**EXERCISE AIM:**
Present the count of lines in the entries below that hold "Bois", and present nothing else.

--- DATA TO USE Enclosed Below ---

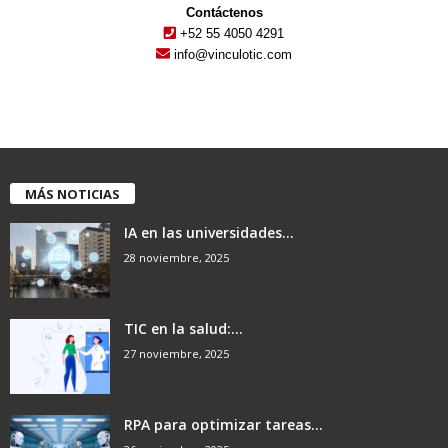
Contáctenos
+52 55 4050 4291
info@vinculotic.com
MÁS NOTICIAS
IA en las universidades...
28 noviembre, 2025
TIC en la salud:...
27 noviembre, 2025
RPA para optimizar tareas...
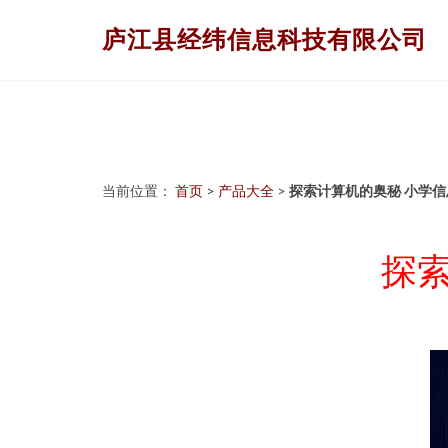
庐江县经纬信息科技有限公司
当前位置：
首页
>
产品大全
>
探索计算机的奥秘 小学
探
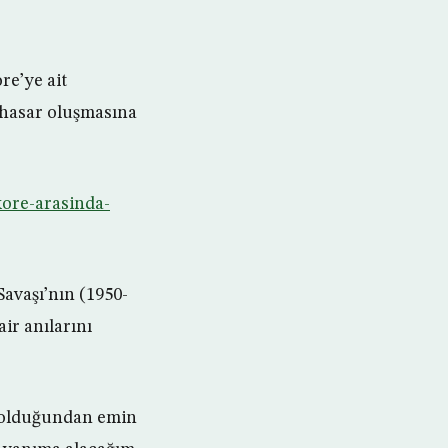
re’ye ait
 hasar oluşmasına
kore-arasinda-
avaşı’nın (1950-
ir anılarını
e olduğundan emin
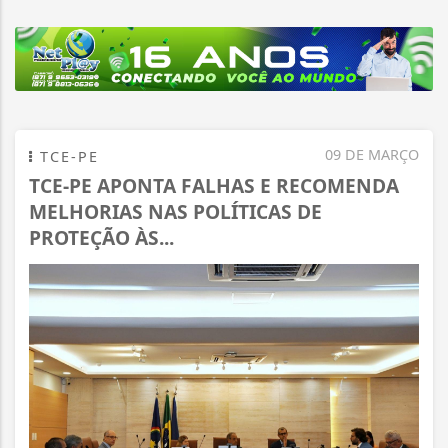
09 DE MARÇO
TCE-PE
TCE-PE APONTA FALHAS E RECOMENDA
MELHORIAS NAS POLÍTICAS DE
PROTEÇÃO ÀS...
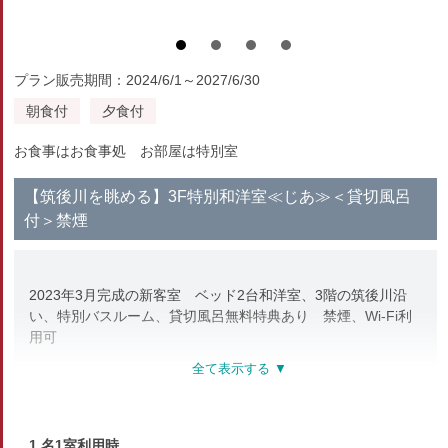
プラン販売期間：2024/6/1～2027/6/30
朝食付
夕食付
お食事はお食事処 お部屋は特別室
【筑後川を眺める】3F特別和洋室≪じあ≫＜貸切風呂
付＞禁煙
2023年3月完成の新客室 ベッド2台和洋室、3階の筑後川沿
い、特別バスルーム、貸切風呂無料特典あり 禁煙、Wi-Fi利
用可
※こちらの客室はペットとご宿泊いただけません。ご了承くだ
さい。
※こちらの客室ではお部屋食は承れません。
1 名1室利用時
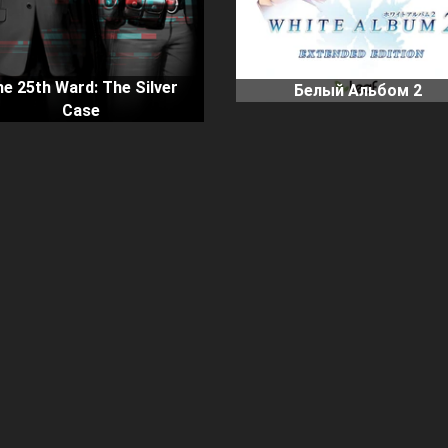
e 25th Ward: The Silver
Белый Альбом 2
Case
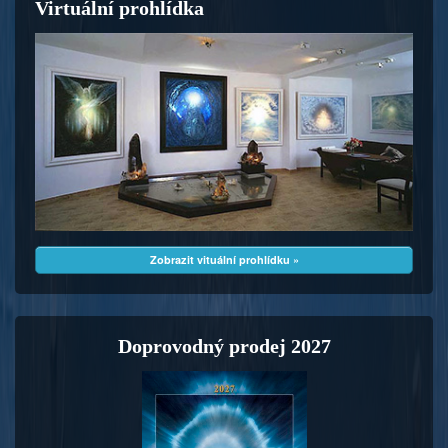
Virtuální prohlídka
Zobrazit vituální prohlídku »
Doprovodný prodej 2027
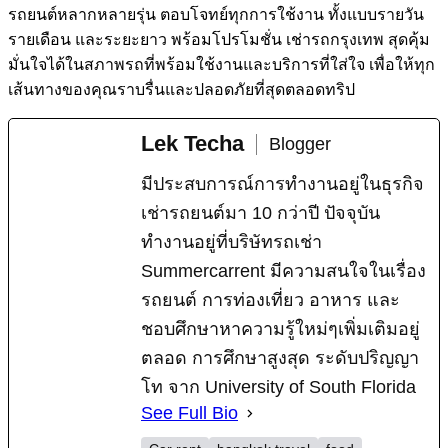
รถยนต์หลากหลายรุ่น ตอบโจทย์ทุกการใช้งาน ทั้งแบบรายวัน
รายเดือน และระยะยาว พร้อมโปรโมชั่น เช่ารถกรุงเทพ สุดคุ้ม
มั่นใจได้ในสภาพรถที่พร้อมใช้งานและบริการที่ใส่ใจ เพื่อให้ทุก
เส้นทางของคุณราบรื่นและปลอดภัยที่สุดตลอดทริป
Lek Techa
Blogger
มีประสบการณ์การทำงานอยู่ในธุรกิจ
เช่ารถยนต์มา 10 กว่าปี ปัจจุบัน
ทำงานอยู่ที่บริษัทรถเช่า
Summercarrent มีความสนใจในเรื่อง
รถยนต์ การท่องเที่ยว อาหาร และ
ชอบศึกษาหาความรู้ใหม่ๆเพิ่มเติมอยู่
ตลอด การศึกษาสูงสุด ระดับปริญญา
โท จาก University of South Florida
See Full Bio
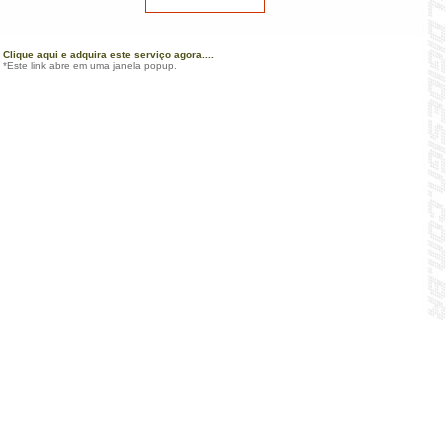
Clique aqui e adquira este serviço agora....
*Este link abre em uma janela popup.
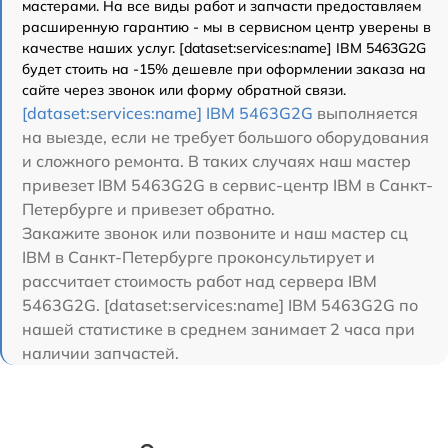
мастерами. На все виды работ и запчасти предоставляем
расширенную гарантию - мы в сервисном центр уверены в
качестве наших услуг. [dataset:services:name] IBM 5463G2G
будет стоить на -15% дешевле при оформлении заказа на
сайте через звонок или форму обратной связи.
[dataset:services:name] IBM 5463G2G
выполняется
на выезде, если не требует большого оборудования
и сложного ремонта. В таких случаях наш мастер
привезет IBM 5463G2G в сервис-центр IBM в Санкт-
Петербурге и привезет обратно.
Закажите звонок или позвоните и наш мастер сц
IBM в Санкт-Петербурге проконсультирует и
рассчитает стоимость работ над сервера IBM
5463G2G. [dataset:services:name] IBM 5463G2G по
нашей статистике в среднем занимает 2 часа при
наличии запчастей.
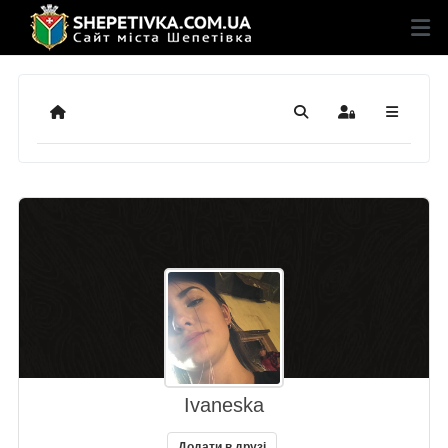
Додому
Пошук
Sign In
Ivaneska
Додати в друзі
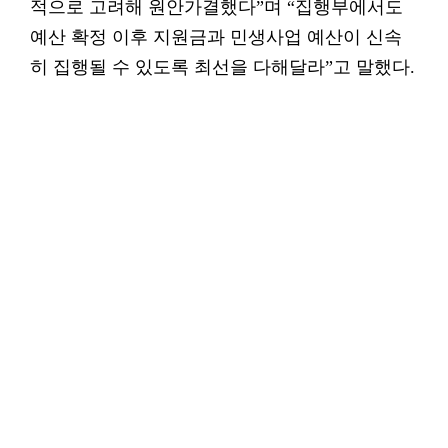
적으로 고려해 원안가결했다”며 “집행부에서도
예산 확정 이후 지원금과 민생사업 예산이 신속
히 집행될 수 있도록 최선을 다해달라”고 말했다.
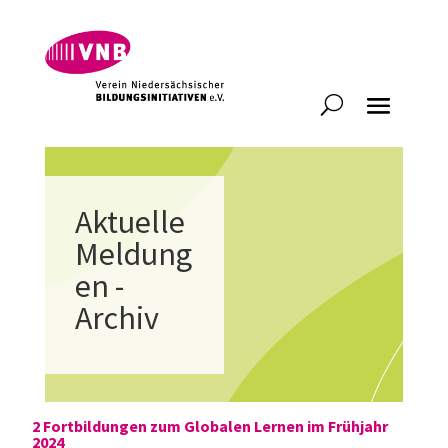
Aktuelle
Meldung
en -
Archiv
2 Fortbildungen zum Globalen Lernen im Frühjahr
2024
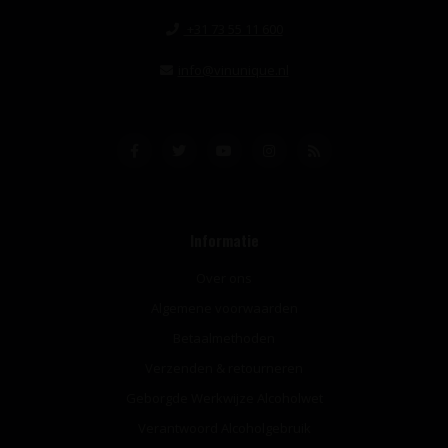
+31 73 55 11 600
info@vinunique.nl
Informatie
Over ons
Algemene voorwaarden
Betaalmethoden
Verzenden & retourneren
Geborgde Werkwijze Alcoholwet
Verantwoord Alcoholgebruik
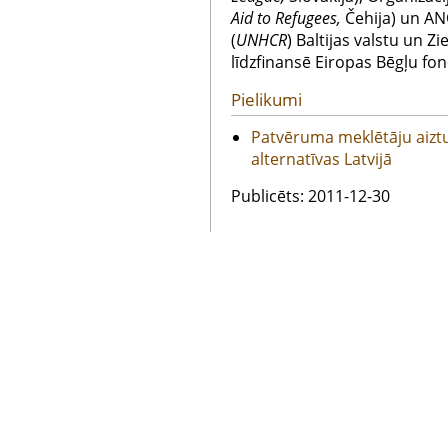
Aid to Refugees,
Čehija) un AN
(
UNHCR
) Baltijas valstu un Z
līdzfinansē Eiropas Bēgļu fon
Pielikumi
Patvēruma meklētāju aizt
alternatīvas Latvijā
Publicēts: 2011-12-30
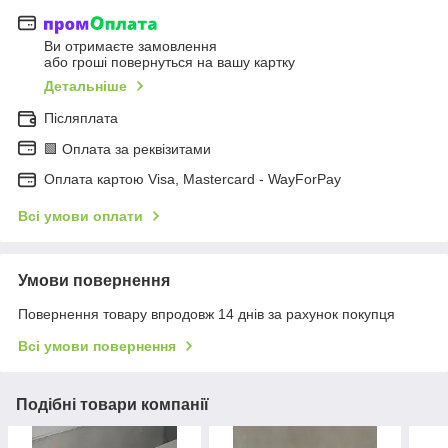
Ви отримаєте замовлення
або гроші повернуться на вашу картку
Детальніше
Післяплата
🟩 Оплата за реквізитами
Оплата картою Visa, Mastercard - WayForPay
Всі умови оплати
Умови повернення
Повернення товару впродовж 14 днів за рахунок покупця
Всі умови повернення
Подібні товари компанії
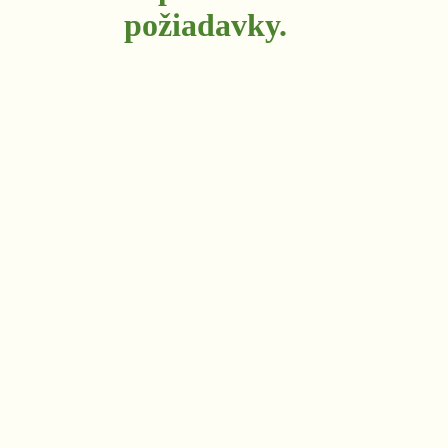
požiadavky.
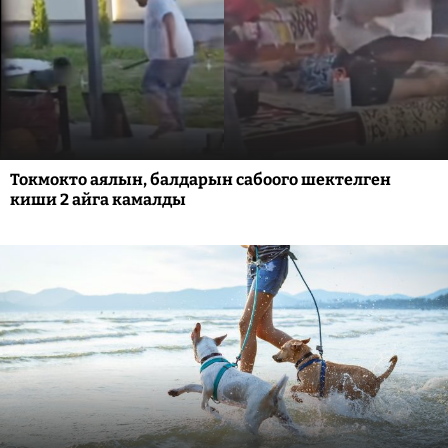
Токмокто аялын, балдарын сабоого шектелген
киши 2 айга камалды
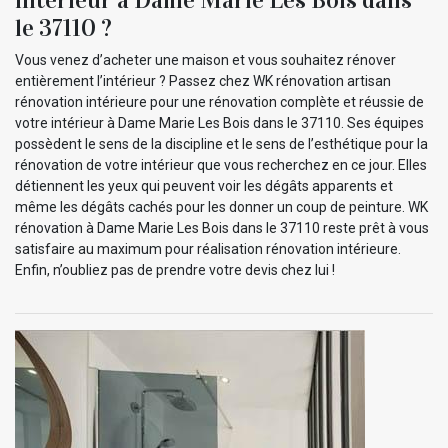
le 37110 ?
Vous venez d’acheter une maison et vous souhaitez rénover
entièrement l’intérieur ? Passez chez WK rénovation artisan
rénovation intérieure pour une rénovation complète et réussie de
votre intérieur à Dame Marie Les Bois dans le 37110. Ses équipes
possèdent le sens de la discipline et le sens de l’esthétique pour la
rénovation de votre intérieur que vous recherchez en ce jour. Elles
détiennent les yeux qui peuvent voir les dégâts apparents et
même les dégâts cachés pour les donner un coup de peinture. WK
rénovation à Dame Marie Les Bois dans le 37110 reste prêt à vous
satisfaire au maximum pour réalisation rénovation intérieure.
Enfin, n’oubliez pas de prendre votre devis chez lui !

--- End of Enclosed DATA TO USE ---

**SOLUTION:**
2